==== DATASET EXCERPTS ====

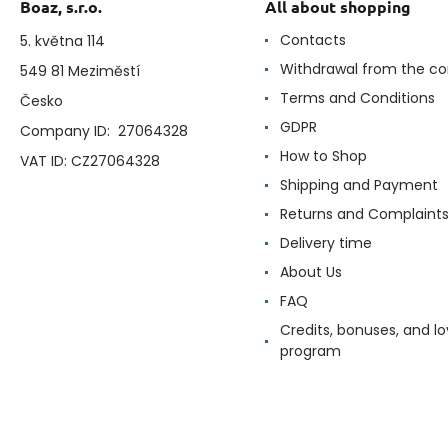
Boaz, s.r.o.
All about shopping
Contacts
5. května 114
Withdrawal from the co
549 81 Meziměstí
Terms and Conditions
Česko
GDPR
Company ID: 27064328
How to Shop
VAT ID: CZ27064328
Shipping and Payment
Returns and Complaint
Delivery time
About Us
FAQ
Credits, bonuses, and lo
program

====

EXERCISE: Where the line containing "How to Shop" appears in the data above, begin there and reproduce every line to the end exactly; include nothing else.

RESULT OF THE EXERCISE:
How to Shop
VAT ID: CZ27064328
Shipping and Payment
Returns and Complaint
Delivery time
About Us
FAQ
Credits, bonuses, and lo
program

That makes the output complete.